• Work required:
Give again the lines of the data from its first line through the line with "том числе VR-технологий; посещают первый". Change nothing.

• Records provided:
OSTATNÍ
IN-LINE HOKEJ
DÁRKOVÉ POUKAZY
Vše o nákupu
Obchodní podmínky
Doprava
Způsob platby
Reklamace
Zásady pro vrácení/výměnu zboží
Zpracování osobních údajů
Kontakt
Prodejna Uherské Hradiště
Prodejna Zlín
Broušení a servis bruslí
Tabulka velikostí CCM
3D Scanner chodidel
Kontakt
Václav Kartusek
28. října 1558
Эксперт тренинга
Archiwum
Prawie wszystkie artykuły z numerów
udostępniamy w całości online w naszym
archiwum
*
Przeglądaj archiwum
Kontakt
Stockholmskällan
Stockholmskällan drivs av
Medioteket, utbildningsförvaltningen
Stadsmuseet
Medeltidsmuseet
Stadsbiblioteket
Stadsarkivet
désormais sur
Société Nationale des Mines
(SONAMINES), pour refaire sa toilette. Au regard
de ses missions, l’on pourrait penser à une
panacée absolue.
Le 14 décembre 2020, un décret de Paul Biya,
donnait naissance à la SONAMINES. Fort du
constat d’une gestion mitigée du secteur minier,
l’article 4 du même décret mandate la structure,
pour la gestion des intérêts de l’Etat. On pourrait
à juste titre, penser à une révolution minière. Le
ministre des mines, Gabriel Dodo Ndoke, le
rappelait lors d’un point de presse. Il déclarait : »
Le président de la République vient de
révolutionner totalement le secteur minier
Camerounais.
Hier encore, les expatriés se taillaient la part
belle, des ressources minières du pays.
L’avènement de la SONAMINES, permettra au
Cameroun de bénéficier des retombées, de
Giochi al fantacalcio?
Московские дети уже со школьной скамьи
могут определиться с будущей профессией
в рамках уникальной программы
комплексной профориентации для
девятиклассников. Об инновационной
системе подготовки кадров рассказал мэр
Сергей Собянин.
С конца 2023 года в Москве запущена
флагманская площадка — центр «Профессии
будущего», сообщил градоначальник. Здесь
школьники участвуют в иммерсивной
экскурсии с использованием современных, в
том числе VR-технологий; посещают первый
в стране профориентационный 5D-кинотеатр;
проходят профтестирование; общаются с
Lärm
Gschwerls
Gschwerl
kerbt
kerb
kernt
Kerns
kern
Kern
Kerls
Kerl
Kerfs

• Written solution:
OSTATNÍ
IN-LINE HOKEJ
DÁRKOVÉ POUKAZY
Vše o nákupu
Obchodní podmínky
Doprava
Způsob platby
Reklamace
Zásady pro vrácení/výměnu zboží
Zpracování osobních údajů
Kontakt
Prodejna Uherské Hradiště
Prodejna Zlín
Broušení a servis bruslí
Tabulka velikostí CCM
3D Scanner chodidel
Kontakt
Václav Kartusek
28. října 1558
Эксперт тренинга
Archiwum
Prawie wszystkie artykuły z numerów
udostępniamy w całości online w naszym
archiwum
*
Przeglądaj archiwum
Kontakt
Stockholmskällan
Stockholmskällan drivs av
Medioteket, utbildningsförvaltningen
Stadsmuseet
Medeltidsmuseet
Stadsbiblioteket
Stadsarkivet
désormais sur
Société Nationale des Mines
(SONAMINES), pour refaire sa toilette. Au regard
de ses missions, l’on pourrait penser à une
panacée absolue.
Le 14 décembre 2020, un décret de Paul Biya,
donnait naissance à la SONAMINES. Fort du
constat d’une gestion mitigée du secteur minier,
l’article 4 du même décret mandate la structure,
pour la gestion des intérêts de l’Etat. On pourrait
à juste titre, penser à une révolution minière. Le
ministre des mines, Gabriel Dodo Ndoke, le
rappelait lors d’un point de presse. Il déclarait : »
Le président de la République vient de
révolutionner totalement le secteur minier
Camerounais.
Hier encore, les expatriés se taillaient la part
belle, des ressources minières du pays.
L’avènement de la SONAMINES, permettra au
Cameroun de bénéficier des retombées, de
Giochi al fantacalcio?
Московские дети уже со школьной скамьи
могут определиться с будущей профессией
в рамках уникальной программы
комплексной профориентации для
девятиклассников. Об инновационной
системе подготовки кадров рассказал мэр
Сергей Собянин.
С конца 2023 года в Москве запущена
флагманская площадка — центр «Профессии
будущего», сообщил градоначальник. Здесь
школьники участвуют в иммерсивной
экскурсии с использованием современных, в
том числе VR-технологий; посещают первый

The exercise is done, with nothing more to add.